Simplified startup flow:
1. main() method runs
2. SpringApplication.run(...) starts
3. ApplicationContext is created
4. Spring scans packages
5. Bean definitions are registered
6. Beans are created
7. Dependencies are injected
8. Lifecycle callbacks run
9. Embedded web server starts if it is a web app
10. Application is ready
Example:
@SpringBootApplication
public class MyApplication {
public static void main(String[] args) {
SpringApplication.run(MyApplication.class, args);
}
}
10. Spring Framework vs Spring Boot
Spring Framework
Spring Framework provides the core features:
- IoC container
- Dependency Injection
- AOP
- transactions
- MVC
- data access support
Spring Boot
Spring Boot makes Spring easier to configure and run.
Spring Boot provides:
- auto-configuration
- starter dependencies
- embedded Tomcat
- easier configuration
- Actuator
- production-ready defaults
Memory sentence:
Spring is the foundation. Spring Boot makes Spring easier to use.
Practice Questions and Answers
Question 1
What is the problem with this code?
public class OrderService {
private final OrderRepository orderRepository;
public OrderService() {
this.orderRepository = new OrderRepository();
}
}
Answer:
The problem is that OrderService creates OrderRepository by itself. This makes the class tightly coupled to a concrete implementation. It is harder to test, harder to replace with another repository, and harder to let Spring manage dependencies.
Question 2
Why is this better?
public class OrderService {
private final OrderRepository orderRepository;
public OrderService(OrderRepository orderRepository) {
this.orderRepository = orderRepository;
}
}
Answer:
This is better because OrderService receives OrderRepository from outside. The dependency is explicit. We can pass a real repository in production and a mock repository in tests. This is Dependency Injection.
Question 3
What is the difference between IoC and Dependency Injection?
Answer:
IoC is the general principle where control is moved from our code to the framework or container.
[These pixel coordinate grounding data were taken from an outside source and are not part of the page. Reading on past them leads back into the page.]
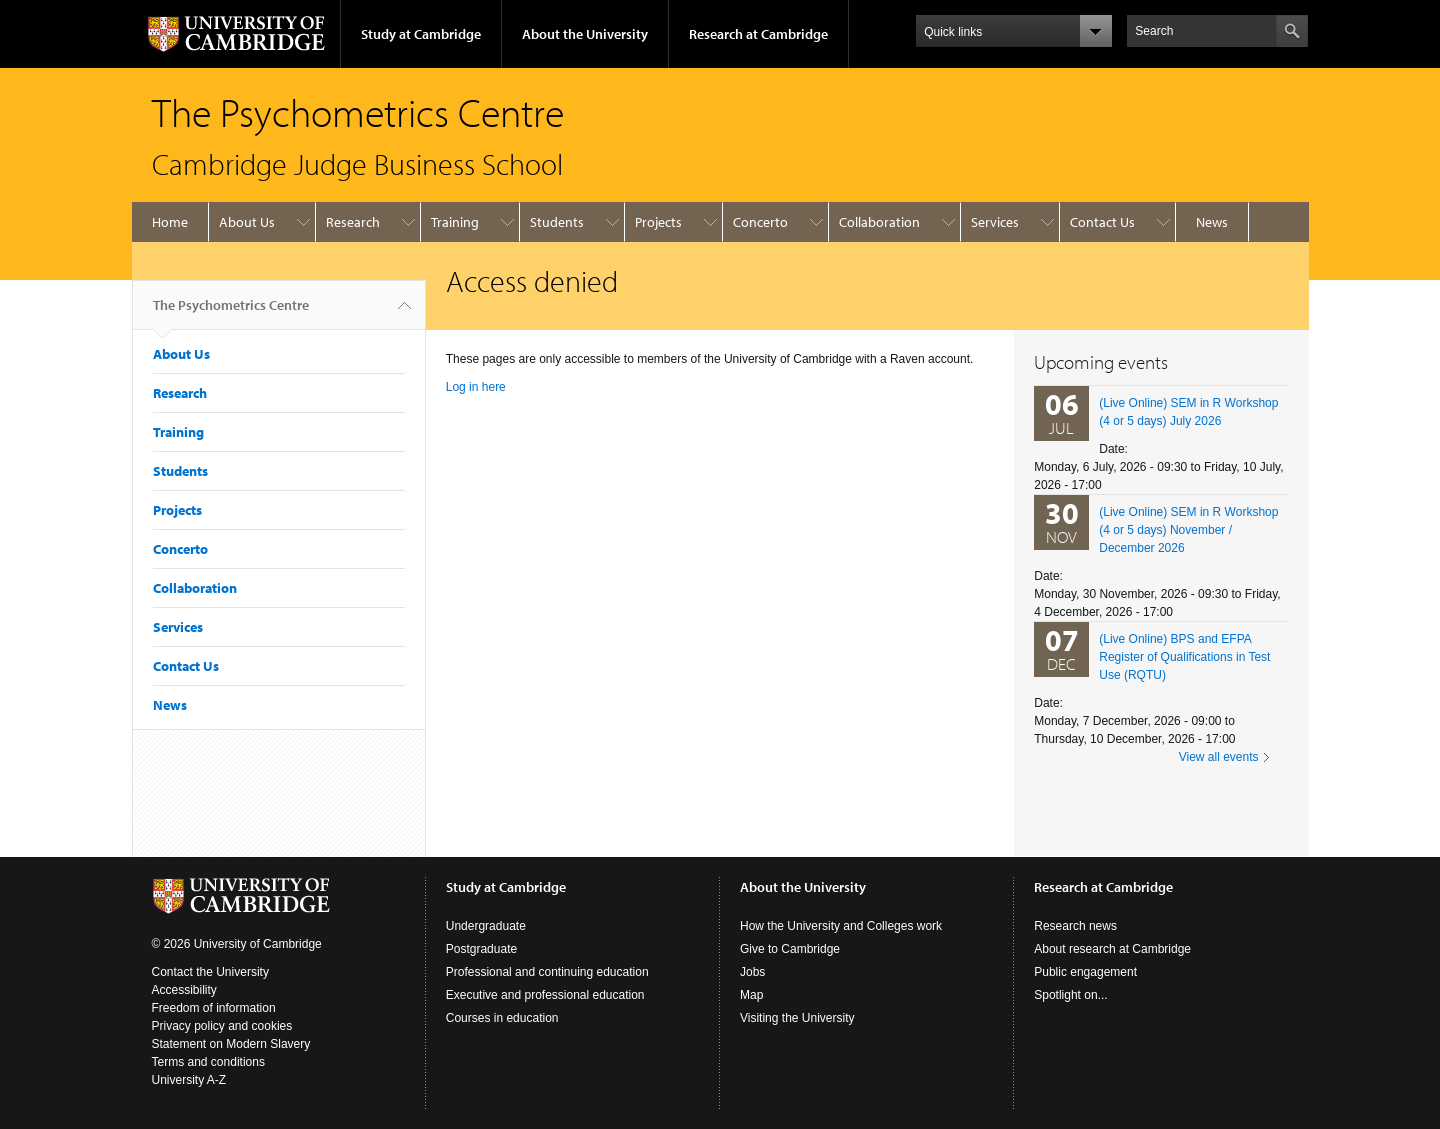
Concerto (760, 222)
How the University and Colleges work (841, 926)
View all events (1219, 757)
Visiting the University (797, 1018)
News (1212, 222)
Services (995, 222)
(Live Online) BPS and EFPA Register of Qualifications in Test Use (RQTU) (1184, 657)
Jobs (752, 972)
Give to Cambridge (790, 949)
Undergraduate (486, 926)
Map (751, 995)
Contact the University (210, 972)
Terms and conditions (208, 1062)
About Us (247, 222)
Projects (658, 222)
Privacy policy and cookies (222, 1026)
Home (170, 222)
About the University (585, 34)
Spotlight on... (1070, 995)
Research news (1075, 926)
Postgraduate (481, 949)
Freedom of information (214, 1008)
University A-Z (189, 1080)
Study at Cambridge (421, 34)
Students (557, 222)
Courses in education (502, 1018)
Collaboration (879, 222)
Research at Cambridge (758, 34)
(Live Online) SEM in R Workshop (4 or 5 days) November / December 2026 (1188, 530)
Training (455, 222)
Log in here (476, 387)
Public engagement (1085, 972)
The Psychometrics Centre (231, 313)
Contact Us (1102, 222)
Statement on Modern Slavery (231, 1044)
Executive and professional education (545, 995)
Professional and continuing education (547, 972)
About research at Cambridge (1112, 949)
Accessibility (184, 990)
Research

Dependency Injection is a specific technique where dependencies are provided from outside. In Spring, Dependency Injection is the main way IoC is implemented.
Question 4
Is this object automatically managed by Spring?
UserService userService = new UserService();
Answer:
No. If I create an object manually with new, Spring does not automatically manage it. For Spring to manage it, it must be registered as a bean, for example with @Component, @Service, or @Bean.
Question 5
What is a Spring bean?
Answer:
A Spring bean is an object created and managed by the Spring IoC container. Spring can create it, inject dependencies into it, manage its lifecycle, and apply extra behavior such as transactions or security proxies.
Final Memory Sentences
- IoC means Spring controls object creation.
- Dependency Injection means dependencies are provided from outside.
- IoC is the idea. Dependency Injection is the technique.
- A Spring bean is an object managed by Spring.
ApplicationContextis the main Spring container.- Spring Framework provides the core features.
- Spring Boot makes Spring easier to configure and run.